Erwin Mascarinas is a seasoned writer and photojournalist based in Mindanao, Philippines. With over 15 years of experience, he has covered diverse issues such as disaster, climate change, tourism, agriculture, conflict, environmental conservation, and community initiatives across the Philippines.

Jeff Joseph is a journalist with a passion for long-form and visual storytelling. His work includes a 2-part documentary on the state of wind energy in the southern Indian state of Tamil Nadu.

Jessica Callender is a 22-year-old freelance videographer. She brings over two years of media experience to her work. She is deeply passionate about climate justice and the immense impact of changing climate patterns on her home country of Guyana and other Caribbean nations.

Originally from Japan, Kaori Kohyama is a freelance journalist, covering Neocolonialism, East Asian politics, inter-regionalism and nature conservation. Her work has been published in Bloomberg, Japan Times, Are We Europe, and Number 1 Shimbun, among others.

Katherine KY Cheng is a photographer and videojournalist based between Toronto, Calgary and Hong Kong. With a background in International Relations, Critical Development Studies, and Journalism, she is driven to share the most urgent stories of our time.

Mi Ni Ni Aung (30) lives on Bilu Island in the Gulf of Martaban in Myanmar’s Mon State. After graduating from Mawlamyine University with a major in chemistry in 2014, she studied journalism at Burma News International (BNI) and subsequently worked as a digital producer for BBC Media Action and others until 2023.

Socheata Hean is a freelance multimedia journalist in Phnom Penh, Cambodia. She produces feature and enterprise stories in both Khmer and English, covering a variety of topics including politics, human rights, education, environment, disability, gender, and women’s empowerment — with online, radio, photojournalism, and video formats.

Sumit Das is a self-taught documentary and aerial cinematographer from New Delhi with a decade of experience in wildlife, environment, and development productions. His work includes contributions to Animal Planet and Discovery India and various other documentary projects.

Tanka Dhakal is an independent journalist based in Kathmandu Nepal. He reports on the environment, climate change, science, health, labor migrations and marginalized communities, including LGBTQIA+.

Theingi Win Tin is a filmmaker and journalist living in Mon State, Myanmar.

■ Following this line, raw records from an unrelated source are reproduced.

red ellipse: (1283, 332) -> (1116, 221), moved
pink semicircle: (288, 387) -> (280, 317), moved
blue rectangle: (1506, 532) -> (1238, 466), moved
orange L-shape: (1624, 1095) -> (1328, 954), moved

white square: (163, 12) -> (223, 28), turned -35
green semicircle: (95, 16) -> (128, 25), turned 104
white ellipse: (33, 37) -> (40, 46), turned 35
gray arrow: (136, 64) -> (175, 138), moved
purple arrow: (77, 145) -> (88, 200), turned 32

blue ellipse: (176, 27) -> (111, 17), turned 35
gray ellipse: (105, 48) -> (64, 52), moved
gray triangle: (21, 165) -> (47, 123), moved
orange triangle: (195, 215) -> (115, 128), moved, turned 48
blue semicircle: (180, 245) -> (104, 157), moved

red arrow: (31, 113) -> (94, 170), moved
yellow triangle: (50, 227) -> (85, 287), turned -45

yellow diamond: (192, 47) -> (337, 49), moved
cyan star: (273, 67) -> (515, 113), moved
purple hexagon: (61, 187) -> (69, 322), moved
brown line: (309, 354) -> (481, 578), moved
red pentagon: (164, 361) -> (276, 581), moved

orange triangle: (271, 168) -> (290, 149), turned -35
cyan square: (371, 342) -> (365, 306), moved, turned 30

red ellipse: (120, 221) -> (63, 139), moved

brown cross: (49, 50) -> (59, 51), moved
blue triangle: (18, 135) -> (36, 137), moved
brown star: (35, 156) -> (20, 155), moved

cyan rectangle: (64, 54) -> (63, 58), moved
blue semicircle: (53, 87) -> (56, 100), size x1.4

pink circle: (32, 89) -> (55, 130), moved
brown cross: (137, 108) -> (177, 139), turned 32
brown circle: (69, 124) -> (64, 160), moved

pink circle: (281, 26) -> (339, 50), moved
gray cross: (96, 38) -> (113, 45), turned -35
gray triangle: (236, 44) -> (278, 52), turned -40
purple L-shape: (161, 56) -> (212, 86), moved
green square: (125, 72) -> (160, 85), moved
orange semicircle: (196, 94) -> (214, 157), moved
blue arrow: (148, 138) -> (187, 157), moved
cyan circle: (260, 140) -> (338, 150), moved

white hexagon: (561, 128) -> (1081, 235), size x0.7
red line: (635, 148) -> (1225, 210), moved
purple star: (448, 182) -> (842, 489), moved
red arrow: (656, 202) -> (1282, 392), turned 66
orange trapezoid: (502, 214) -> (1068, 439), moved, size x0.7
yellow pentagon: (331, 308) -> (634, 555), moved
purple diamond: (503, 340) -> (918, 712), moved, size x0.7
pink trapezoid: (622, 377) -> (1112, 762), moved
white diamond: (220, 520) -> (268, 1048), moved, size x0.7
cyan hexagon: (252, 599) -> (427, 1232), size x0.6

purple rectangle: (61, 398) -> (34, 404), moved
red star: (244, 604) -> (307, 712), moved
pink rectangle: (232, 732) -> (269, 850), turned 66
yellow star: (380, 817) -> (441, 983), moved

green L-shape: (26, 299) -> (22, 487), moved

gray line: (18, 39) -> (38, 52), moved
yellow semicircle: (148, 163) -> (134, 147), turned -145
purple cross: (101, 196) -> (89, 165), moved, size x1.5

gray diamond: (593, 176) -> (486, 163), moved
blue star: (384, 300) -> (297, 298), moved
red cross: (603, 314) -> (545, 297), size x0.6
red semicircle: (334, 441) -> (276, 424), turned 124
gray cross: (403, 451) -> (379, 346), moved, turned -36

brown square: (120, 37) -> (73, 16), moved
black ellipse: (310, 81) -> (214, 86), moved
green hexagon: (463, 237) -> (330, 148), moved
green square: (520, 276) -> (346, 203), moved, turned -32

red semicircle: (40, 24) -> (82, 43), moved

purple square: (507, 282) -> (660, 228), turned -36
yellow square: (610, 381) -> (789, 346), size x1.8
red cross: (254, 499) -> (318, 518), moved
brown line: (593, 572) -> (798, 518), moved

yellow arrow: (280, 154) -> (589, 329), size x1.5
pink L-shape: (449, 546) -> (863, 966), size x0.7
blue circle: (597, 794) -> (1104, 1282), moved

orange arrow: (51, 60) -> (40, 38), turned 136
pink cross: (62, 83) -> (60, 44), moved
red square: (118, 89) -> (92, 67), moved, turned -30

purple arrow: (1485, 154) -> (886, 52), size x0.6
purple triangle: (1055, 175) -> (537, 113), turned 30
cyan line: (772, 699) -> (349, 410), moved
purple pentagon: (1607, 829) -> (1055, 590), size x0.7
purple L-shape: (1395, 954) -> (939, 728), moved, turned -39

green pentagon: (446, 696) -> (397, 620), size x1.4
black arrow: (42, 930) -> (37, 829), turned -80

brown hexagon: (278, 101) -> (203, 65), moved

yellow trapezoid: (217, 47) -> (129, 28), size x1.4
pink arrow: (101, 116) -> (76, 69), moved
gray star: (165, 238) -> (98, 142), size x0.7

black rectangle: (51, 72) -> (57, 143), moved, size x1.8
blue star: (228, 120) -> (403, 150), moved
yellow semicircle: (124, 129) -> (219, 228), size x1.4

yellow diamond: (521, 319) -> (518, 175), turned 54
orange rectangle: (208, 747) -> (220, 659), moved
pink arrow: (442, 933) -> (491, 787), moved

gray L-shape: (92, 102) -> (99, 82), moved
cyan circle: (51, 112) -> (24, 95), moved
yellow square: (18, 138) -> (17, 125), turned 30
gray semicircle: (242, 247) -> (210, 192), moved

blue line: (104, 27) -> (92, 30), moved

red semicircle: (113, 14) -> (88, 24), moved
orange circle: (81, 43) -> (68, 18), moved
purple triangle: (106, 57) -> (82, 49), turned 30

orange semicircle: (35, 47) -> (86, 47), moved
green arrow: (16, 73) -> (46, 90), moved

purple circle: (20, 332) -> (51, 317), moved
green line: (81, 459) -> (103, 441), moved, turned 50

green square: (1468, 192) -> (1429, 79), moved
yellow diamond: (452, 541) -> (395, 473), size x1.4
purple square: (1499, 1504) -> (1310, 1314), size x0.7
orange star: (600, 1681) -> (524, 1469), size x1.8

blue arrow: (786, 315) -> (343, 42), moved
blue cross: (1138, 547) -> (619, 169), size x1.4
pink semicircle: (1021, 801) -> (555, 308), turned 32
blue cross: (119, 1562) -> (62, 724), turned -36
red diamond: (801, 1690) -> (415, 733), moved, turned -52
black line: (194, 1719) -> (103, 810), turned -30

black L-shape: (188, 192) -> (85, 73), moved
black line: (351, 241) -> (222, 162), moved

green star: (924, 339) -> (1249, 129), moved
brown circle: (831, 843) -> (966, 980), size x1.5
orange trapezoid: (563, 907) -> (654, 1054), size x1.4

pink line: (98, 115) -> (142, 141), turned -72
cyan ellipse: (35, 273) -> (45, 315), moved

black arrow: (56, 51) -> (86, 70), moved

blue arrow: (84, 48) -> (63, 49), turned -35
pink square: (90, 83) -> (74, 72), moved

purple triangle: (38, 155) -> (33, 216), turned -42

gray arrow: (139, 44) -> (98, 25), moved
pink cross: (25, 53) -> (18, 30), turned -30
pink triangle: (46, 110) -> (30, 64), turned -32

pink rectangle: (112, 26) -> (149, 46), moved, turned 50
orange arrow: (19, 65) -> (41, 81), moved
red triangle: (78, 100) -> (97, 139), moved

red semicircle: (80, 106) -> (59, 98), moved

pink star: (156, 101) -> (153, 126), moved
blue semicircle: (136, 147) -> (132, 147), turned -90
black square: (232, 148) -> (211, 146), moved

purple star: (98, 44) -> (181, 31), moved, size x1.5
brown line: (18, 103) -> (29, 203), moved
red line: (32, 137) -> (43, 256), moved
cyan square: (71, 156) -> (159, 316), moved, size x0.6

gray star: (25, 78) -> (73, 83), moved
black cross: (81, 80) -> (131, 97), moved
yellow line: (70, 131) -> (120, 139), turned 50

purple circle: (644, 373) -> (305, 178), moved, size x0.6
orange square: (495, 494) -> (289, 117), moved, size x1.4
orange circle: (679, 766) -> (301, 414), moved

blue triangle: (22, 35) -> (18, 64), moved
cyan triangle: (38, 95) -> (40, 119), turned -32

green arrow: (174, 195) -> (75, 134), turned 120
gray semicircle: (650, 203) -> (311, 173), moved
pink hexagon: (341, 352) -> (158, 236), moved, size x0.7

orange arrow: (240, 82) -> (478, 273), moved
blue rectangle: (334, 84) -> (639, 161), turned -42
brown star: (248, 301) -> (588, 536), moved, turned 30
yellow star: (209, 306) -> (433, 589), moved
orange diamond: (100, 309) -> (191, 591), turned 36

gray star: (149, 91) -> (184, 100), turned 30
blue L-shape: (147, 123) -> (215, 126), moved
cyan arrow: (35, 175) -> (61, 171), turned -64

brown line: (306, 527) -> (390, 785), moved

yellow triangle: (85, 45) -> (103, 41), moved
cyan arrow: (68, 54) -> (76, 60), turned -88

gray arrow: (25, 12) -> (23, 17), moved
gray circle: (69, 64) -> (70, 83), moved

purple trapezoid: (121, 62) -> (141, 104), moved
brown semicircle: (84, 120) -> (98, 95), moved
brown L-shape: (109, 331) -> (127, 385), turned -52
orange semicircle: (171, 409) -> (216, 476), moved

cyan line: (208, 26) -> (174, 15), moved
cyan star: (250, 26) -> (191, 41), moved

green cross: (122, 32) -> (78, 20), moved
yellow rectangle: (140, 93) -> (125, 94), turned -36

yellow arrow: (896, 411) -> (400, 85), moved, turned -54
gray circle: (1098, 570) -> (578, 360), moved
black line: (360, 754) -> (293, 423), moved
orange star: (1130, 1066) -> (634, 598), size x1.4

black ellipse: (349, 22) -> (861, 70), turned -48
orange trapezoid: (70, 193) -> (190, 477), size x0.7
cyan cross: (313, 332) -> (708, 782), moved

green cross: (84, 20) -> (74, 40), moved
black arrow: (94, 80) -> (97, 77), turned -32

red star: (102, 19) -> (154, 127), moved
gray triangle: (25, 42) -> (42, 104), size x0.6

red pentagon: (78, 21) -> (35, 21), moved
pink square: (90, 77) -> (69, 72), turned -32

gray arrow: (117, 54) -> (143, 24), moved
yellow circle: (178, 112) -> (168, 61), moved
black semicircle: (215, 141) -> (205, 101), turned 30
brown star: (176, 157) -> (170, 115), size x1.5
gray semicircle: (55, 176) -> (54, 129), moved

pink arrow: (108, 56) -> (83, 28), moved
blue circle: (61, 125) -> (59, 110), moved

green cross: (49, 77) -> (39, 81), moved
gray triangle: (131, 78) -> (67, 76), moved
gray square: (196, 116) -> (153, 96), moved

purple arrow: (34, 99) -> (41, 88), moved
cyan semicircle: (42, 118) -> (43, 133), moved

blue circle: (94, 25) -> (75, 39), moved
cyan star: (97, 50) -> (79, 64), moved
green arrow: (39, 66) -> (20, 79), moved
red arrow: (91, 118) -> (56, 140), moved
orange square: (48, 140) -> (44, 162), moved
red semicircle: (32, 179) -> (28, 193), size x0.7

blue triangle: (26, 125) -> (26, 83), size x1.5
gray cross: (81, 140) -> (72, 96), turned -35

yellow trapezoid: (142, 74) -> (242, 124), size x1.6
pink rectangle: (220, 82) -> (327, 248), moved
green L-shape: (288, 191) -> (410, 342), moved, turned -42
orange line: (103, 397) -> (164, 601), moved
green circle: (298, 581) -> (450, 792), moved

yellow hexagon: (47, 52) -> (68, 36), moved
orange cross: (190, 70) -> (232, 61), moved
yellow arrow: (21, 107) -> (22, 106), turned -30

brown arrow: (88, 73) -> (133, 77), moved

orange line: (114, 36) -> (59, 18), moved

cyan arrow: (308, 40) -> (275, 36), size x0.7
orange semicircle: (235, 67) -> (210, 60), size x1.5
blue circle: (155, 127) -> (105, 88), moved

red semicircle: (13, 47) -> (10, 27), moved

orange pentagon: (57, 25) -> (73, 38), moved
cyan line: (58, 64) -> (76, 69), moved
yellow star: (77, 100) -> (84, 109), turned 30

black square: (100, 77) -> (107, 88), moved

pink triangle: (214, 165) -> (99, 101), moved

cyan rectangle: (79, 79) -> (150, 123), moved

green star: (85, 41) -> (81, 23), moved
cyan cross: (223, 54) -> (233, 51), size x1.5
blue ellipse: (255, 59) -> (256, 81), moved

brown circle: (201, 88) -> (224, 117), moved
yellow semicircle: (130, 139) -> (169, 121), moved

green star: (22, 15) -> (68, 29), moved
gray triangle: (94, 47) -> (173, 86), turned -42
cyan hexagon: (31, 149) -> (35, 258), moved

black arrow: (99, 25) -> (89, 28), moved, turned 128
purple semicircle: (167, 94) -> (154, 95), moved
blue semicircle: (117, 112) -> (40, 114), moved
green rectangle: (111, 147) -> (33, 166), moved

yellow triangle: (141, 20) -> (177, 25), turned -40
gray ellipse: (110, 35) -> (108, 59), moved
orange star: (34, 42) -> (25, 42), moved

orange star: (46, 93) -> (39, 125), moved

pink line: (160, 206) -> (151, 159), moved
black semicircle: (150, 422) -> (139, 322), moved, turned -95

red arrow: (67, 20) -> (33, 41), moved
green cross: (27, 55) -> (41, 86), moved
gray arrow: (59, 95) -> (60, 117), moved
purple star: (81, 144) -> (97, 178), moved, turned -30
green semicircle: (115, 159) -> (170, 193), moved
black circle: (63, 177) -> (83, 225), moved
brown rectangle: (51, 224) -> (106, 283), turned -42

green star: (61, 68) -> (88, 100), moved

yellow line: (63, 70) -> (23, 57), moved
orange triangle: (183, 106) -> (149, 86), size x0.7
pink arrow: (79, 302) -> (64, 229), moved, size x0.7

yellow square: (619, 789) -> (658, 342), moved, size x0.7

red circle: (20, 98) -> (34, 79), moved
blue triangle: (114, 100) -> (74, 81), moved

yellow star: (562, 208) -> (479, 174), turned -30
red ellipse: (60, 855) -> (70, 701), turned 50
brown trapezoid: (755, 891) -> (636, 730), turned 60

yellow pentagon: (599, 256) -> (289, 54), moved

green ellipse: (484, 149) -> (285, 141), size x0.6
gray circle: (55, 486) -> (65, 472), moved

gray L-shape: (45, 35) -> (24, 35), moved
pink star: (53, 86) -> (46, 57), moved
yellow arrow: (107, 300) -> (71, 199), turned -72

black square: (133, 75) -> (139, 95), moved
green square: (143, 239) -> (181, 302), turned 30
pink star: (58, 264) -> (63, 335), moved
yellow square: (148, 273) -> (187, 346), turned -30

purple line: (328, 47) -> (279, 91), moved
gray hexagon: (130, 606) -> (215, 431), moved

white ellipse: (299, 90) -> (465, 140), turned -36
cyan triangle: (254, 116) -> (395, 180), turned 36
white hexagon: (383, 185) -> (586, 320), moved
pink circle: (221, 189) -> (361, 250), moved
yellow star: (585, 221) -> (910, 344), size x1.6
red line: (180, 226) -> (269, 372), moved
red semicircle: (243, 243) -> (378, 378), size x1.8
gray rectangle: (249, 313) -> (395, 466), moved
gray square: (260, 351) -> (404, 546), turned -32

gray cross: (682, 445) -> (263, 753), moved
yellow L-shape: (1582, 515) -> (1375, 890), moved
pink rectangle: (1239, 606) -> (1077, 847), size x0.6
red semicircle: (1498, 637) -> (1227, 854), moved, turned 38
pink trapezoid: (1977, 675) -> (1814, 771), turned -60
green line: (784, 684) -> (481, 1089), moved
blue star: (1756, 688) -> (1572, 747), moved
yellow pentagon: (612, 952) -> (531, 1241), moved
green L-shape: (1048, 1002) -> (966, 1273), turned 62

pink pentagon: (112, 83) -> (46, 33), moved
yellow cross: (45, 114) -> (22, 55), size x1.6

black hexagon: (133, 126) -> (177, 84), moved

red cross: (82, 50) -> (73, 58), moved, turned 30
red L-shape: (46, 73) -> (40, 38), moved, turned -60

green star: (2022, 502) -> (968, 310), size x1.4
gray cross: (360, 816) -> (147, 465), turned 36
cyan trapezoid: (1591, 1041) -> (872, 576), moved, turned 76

She took up her studies in the multimedia journalism training program by Myanmar Journalism Institute (MJI) in 2017. In the same year she participated in the Yangon Photo Festival (YPF) with her photo story “Being Able” about the human rights of disabled people.

Trần Thái-Khương is a Vietnamese documentary photographer and filmmaker based in Vietnam. Currently, his works focus on the climate crisis in the Mekong Delta.

Their work will be added to this Flickr album through 2024 for journalists to use for free with attribution.